Put science to music and you’ve got a great teaching tool. The alternative rock band They Might be Giants (TMBG) already has this figured out. Their latest album, “Here Comes Science,” delves into biology, physics, paleontology, evolution, astronomy, chemistry and anatomy.
Ira Flatow interviews the two core musicians, John Flansburgh and John Linnell, in their first appearance on NPR’s Science Friday. Flansburgh and Linnell have created a plethora of education-oriented music since they joined forces in Brooklyn in 1982.
The Science Friday broadcast opens with the album’s first song, “Science is Real.” This tune tackles the scientific method, from forming a hypothesis to testing it to proving (or disproving) it.
“Science is Real” concludes with the following sentiment:
And when a theory emerges
Consistent with the facts
The proof is with science
The truth is with science
Once the recorded clip ends, Flatow plays devil’s advocate, or rather science’s adversary. What about the people who contest that scientific theories could ever be truth? he asks. (Read: evolution, global warming, big bang theory.) Flansburgh and Linnell’s counter-argument: yeah, well, sorry folks, but that’s how science works. Science is real. Believe it. Flatow agrees. So do I.
The duo performs “Meet the Elements” to introduce some of the more well-known elements and their uses.
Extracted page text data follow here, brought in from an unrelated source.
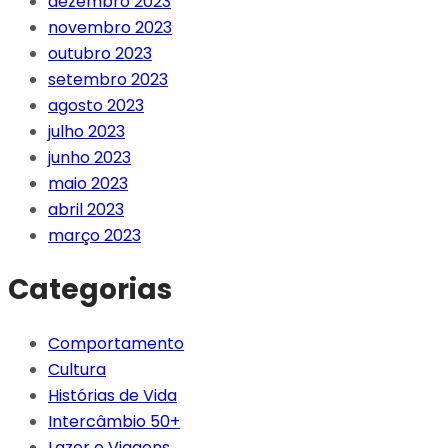
dezembro 2023
novembro 2023
outubro 2023
setembro 2023
agosto 2023
julho 2023
junho 2023
maio 2023
abril 2023
março 2023
Categorias
Comportamento
Cultura
Histórias de Vida
Intercâmbio 50+
Lazer e Viagens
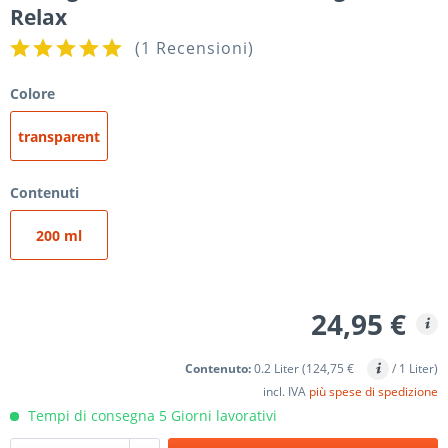
Relax
(
1 Recensioni
)
Colore
transparent
Contenuti
200 ml
24,95 €
Contenuto:
0.2 Liter (124,75 €
/ 1 Liter)
incl. IVA
più spese di spedizione
Tempi di consegna 5 Giorni lavorativi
A few lines from this ditty point out that the noble gas helium fills balloons to make them float, the ubiquitous carbon is in both coal and diamond, and the metal iron forms rust when oxygen strikes it.
Even elephants make an appearance in “Meet the Elements.” Why? Because they’re made of carbon, hydrogen, nitrogen and oxygen. All living creatures require those four elements to sustain life. (As a side note, you’ll see these four elements referenced in my Glowing bananas post.)
“If this [song] had existed my freshman year of high school, it would have been a godsend for my grades,” the band tells Flatow.
Ira Flatow prefers TMBG’s version of this song to Tom Lehrer’s “The Elements.” Lehrer, a mathematician, teacher, singer and songwriter, crafted clever songs earlier in his career. This particular one is to the tune of Gilbert and Sullivan’s “Major-General’s Song.” Both versions expose us to the periodic table of the elements, but I’m a fan of Lehrer’s alliteration and catchy tune.
Inspiration for the Giants’ new album came from their tune, “Why Does the Sun Shine?,” in which the band sings how the sun is a mass of incandescent gas. After popularization of the song, the band members discovered that the sun is, in fact, not incandescent gas, but rather super-excited gas, or plasma. Their defense: “This whole fact-checking thing is very difficult for a rock band.”
The result is “Why Does the Sun Really Shine?,” in which TMBG explains that the sun is miasma of incandescent plasma. What followed was an entire album of science songs. Cool. Previous albums of theirs include an entire album about the alphabet, “Here Come the ABCs,” and, the natural next album, “Here Come the 123s.”
TMBG teamed with artists to bring science to life not only in an auditory context, but also visually. An animated video accompanies each song on “Here Comes Science.” I love the paleontologist video. Dinosaur bones, fossils and extinction, oh my!